TPU is 15x to 30x faster than GPUs and CPUs, Google says
Google on Wednesday shared some details regarding the performance of its custom-built Tensor Processing Unit (TPU) chip. Designed for machine learning and tailored for TensorFlow, Google's open-source machine learning framework, TPUs have been powering Google data centers since 2015.
This first generation of TPUs, Google noted, have targeted inference -- the use of an already trained model, as opposed to the training phase of a model.
On production AI workloads that utilize neural network inference, the TPU is 15 to 30 times faster than contemporary GPUs and CPUs, Google said.

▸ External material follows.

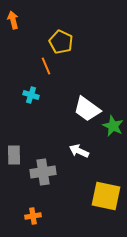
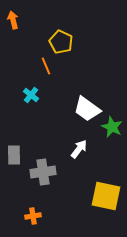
cyan cross: rotated 21 degrees clockwise
green star: moved 1 px left, 1 px down
white arrow: moved 2 px up; rotated 102 degrees clockwise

Additionally, the TPU is much more energy efficient, delivering a 30 to 80 times improvement in TOPS/Watt measure (tera-operations [trillion or 1012 operations] of computation per Watt of energy consumed).
Without the TPU, the computational expense of its deep learning models would have been tremendous Google said.
"If we considered a scenario where people use Google voice search for just three minutes a day and we ran deep neural nets for our speech recognition system on the processing units we were using, we would have had to double the number of Google data centers!" wrote Google hardware engineer Norm Jouppi.
The TPU details were shared ahead of a talk at the Computer History Museum in Silicon Valley, and they're included in a study with more than 70 contributors..